Although the data below contains pictures, output only the lines between those holding "付けをすると出来上がりで" and "6 bilik tidur", inclusive, exactly and without those pictures.

____

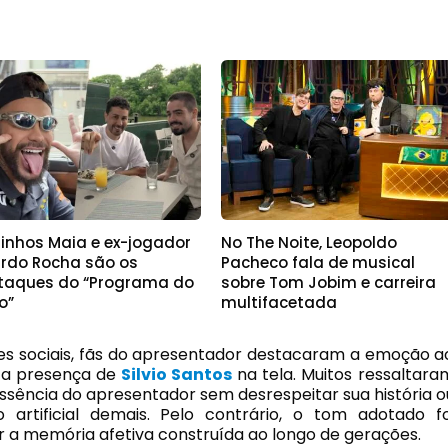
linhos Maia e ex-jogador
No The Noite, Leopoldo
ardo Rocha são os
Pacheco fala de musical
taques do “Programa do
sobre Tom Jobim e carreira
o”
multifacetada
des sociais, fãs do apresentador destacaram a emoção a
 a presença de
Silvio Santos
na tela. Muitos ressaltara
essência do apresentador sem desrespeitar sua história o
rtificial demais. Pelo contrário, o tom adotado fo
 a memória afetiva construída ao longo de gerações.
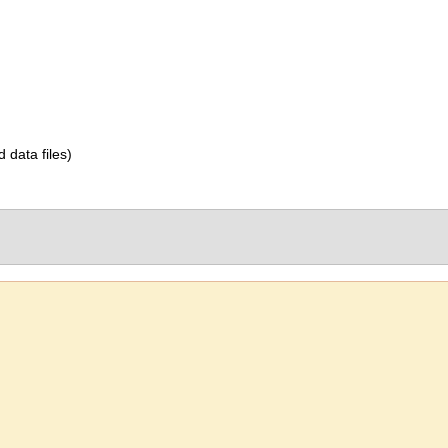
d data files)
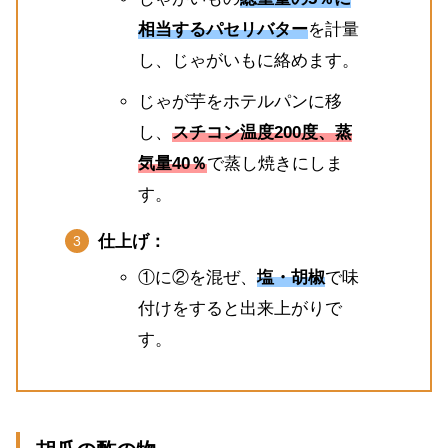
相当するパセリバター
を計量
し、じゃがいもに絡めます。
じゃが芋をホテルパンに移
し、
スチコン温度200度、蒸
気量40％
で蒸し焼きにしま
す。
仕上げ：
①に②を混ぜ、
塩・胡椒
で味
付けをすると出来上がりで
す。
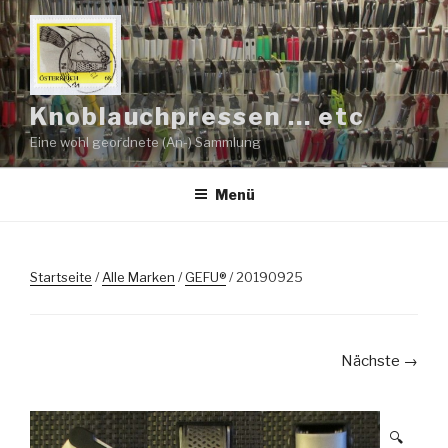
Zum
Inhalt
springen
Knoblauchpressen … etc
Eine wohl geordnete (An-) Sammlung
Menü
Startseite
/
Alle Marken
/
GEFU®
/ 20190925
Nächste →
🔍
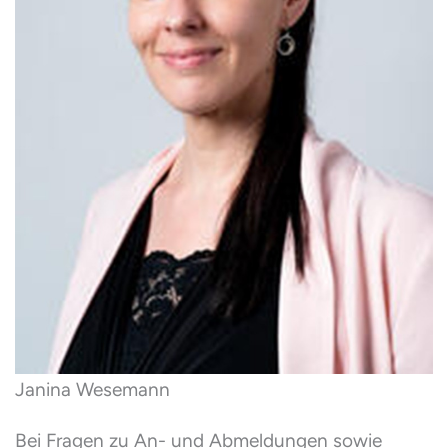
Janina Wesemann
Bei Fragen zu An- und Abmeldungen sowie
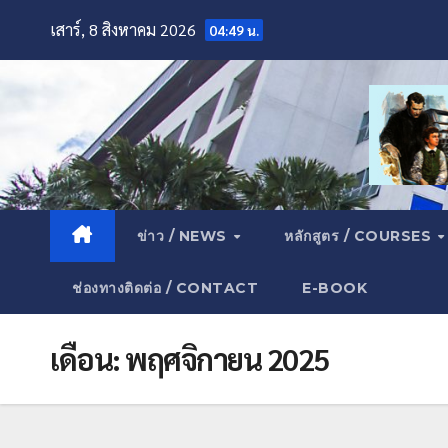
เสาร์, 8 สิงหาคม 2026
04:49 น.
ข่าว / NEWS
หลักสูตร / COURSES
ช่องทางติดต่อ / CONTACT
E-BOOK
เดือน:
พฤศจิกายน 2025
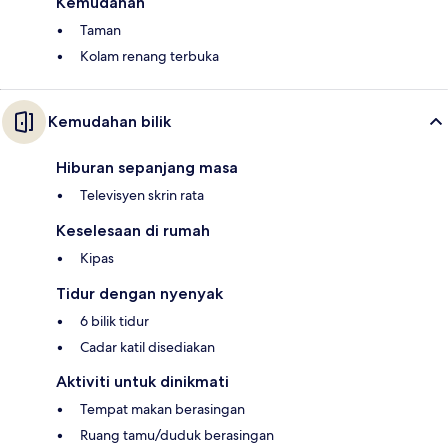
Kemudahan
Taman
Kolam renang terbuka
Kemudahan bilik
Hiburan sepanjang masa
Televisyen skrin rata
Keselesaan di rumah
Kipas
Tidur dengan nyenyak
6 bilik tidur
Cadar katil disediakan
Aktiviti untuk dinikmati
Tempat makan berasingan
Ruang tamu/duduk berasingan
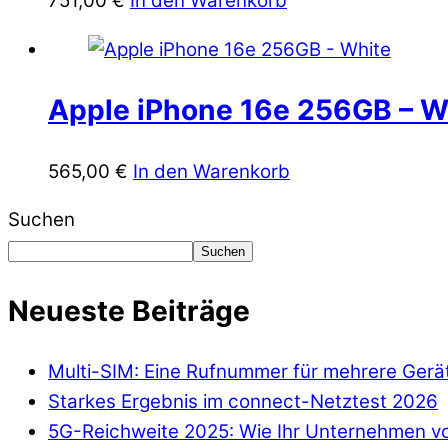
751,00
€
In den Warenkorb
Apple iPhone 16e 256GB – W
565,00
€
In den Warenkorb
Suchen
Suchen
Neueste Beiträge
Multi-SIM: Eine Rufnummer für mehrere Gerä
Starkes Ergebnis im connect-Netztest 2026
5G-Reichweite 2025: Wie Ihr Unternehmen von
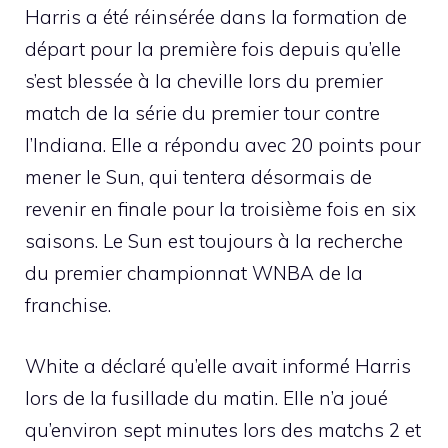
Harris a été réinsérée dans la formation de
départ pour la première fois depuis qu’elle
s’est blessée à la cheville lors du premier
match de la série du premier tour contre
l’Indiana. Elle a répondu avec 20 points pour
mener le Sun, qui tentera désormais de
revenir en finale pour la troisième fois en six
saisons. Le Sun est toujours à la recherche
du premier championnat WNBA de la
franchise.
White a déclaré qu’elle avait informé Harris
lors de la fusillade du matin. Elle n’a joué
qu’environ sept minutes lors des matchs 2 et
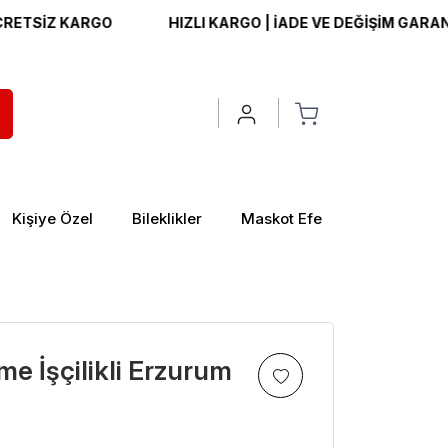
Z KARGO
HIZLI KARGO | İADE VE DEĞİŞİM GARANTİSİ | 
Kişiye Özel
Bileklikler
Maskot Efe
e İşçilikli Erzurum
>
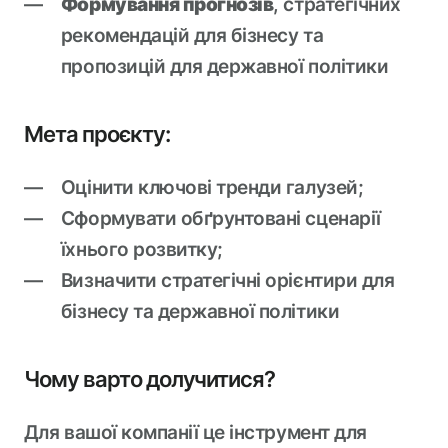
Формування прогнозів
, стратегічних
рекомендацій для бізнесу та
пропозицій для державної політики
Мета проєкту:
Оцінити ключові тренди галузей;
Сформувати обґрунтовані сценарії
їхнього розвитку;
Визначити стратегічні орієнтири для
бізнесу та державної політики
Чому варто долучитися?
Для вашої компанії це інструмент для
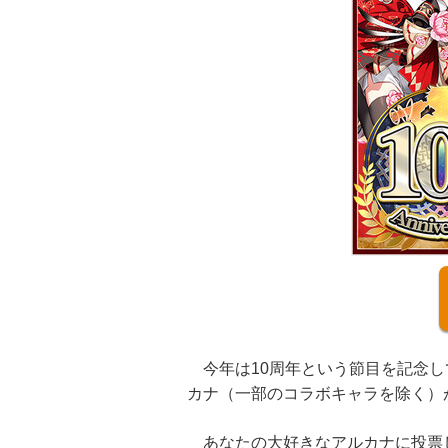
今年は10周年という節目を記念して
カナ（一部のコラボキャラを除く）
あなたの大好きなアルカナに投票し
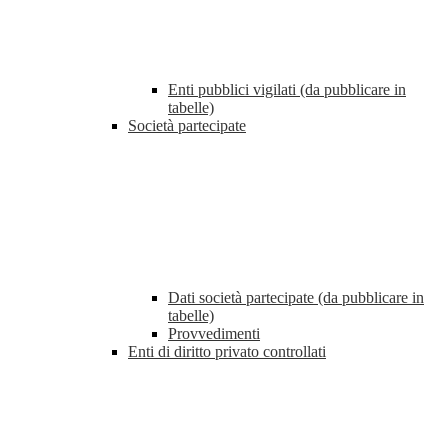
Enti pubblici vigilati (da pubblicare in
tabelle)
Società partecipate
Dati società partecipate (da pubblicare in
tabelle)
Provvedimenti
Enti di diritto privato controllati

____

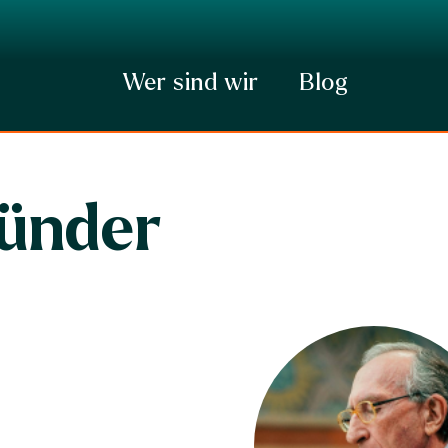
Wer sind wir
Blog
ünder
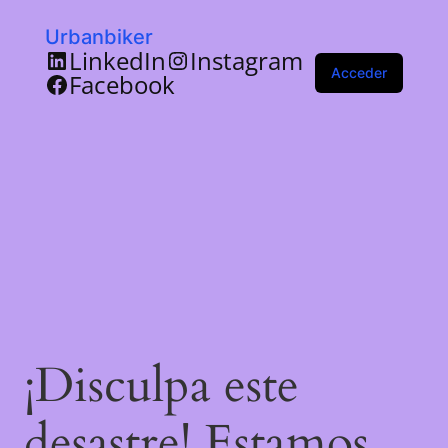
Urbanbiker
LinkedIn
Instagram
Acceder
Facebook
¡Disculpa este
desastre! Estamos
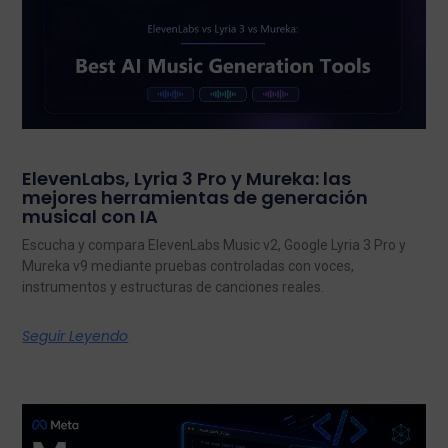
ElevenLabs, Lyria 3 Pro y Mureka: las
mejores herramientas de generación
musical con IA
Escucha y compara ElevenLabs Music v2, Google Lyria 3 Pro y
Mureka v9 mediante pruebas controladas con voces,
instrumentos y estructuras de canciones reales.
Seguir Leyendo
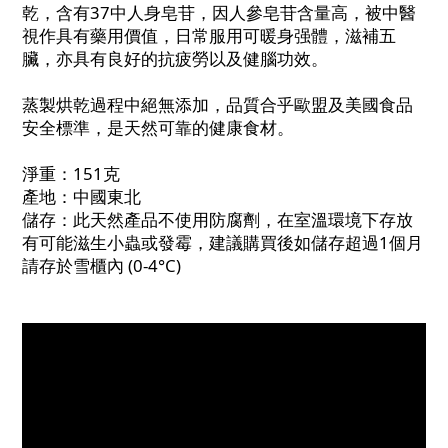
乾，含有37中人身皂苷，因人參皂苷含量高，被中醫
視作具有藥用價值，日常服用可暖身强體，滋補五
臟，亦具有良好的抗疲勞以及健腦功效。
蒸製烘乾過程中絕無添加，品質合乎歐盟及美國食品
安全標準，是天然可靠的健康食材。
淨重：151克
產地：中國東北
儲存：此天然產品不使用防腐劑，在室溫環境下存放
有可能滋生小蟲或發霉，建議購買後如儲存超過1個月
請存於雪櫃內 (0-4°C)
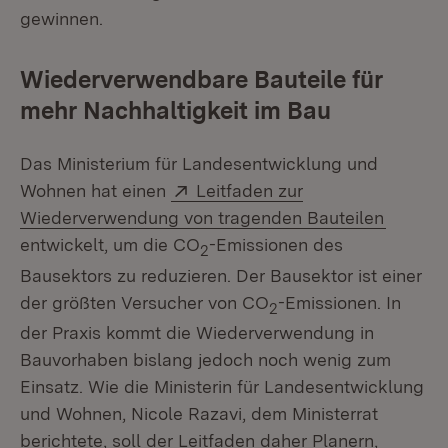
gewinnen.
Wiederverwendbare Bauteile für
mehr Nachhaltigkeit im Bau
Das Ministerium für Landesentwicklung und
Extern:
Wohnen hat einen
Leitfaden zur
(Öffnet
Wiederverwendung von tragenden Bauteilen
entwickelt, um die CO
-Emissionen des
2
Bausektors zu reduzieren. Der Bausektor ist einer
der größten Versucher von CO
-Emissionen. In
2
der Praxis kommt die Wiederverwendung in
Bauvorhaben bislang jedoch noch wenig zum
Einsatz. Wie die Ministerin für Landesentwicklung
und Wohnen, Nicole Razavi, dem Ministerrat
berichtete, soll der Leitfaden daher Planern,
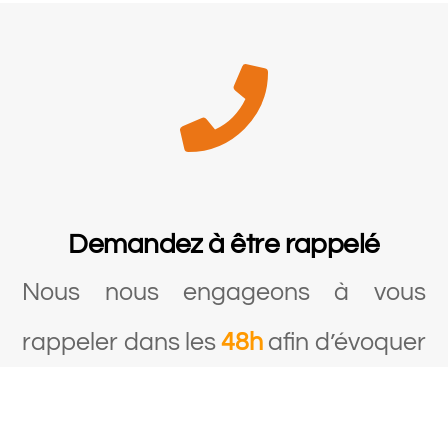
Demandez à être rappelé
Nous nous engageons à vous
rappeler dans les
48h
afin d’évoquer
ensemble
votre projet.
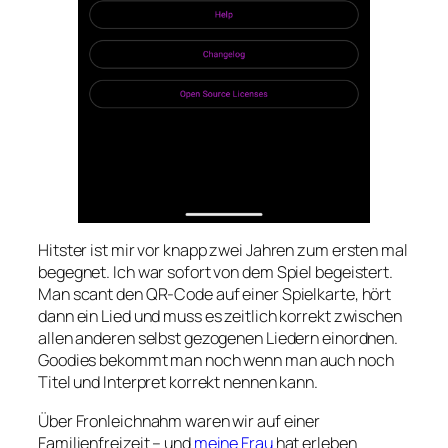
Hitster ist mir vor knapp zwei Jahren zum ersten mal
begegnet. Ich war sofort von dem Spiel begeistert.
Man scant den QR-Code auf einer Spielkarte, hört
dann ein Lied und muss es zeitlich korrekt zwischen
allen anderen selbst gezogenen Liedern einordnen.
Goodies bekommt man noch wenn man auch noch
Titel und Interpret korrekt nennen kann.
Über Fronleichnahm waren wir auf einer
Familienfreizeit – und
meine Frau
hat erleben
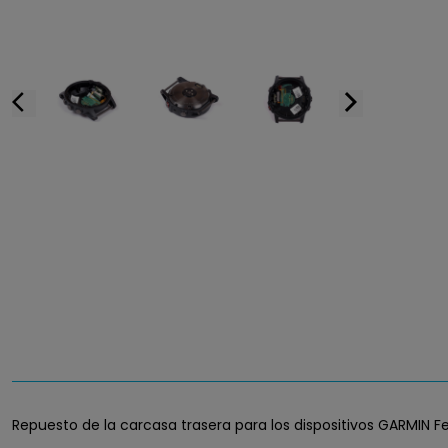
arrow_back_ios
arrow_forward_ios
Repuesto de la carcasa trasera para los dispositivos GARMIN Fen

____

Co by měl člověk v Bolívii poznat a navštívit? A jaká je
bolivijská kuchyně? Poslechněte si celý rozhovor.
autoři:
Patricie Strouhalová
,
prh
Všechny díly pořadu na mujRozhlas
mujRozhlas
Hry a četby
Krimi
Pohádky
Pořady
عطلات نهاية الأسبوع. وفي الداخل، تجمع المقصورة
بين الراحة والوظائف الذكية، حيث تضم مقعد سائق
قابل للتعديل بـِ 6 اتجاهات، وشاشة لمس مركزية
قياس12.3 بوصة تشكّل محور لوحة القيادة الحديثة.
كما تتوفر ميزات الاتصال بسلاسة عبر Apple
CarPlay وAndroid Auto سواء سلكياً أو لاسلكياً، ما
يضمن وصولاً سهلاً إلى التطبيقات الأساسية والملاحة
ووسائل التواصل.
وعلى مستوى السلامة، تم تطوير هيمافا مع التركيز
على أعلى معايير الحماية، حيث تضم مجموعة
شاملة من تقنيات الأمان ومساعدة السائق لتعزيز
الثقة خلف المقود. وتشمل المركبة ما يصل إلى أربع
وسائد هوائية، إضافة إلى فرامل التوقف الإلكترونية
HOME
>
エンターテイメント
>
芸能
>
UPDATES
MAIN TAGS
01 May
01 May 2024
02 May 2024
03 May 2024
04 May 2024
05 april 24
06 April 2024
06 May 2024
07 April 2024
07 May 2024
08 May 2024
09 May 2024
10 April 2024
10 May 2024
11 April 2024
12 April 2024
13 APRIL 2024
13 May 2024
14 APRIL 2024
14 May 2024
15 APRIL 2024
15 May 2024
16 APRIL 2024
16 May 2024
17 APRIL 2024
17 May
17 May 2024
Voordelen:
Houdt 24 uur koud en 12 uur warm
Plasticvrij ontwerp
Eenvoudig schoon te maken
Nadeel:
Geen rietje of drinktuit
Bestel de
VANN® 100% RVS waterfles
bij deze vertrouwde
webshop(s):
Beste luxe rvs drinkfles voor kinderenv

____

(EXERCISE RESULT):
付けをすると出来上がりで
す。
Zum
Inhalt
springen
Knoblauchpressen … etc
Eine wohl geordnete (An-) Sammlung
Menü
Startseite
/
Alle Marken
/
GEFU®
/ 20190925
Nächste →
🔍
Janina Wesemann
Bei Fragen zu An- und Abmeldungen sowie
เสาร์, 8 สิงหาคม 2026
04:49 น.
ข่าว / NEWS
หลักสูตร / COURSES
ช่องทางติดต่อ / CONTACT
E-BOOK
เดือน:
พฤศจิกายน 2025
Kemudahan
Taman
Kolam renang terbuka
Kemudahan bilik
Hiburan sepanjang masa
Televisyen skrin rata
Keselesaan di rumah
Kipas
Tidur dengan nyenyak
6 bilik tidur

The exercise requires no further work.